- [Exercise requirements]: Go through the data and copy each line where the string "rede" appears.

- [Records to use]:
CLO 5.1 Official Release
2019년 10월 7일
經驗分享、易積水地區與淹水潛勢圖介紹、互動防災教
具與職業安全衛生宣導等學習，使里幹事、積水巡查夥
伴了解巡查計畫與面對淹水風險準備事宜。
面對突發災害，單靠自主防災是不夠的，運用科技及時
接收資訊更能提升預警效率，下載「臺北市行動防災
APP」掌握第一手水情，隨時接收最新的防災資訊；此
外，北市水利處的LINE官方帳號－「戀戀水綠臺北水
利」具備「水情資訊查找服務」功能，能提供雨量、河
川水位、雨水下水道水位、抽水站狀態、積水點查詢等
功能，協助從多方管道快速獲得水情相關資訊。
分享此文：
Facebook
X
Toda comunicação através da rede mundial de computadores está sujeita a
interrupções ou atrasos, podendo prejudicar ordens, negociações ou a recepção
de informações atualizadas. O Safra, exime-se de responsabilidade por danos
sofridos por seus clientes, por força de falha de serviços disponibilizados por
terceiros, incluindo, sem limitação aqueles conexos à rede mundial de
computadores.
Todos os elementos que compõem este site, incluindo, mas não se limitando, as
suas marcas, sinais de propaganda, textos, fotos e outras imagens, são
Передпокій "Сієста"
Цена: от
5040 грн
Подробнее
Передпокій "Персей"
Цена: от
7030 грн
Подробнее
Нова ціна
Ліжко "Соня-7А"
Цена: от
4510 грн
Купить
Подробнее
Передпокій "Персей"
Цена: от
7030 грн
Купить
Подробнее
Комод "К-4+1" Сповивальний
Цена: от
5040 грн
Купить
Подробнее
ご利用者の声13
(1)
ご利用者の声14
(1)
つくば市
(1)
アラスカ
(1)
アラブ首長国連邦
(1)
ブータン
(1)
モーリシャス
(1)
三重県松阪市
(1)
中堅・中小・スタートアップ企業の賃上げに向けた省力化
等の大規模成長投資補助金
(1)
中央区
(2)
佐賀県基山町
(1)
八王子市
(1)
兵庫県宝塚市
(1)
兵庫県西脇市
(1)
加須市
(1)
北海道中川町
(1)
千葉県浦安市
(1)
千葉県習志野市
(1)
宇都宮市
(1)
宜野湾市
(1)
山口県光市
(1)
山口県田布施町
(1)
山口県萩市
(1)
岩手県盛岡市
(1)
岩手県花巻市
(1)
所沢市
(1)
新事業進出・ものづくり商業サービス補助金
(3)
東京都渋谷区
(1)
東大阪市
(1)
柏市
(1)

- [Result of the exercise]:
Toda comunicação através da rede mundial de computadores está sujeita a
terceiros, incluindo, sem limitação aqueles conexos à rede mundial de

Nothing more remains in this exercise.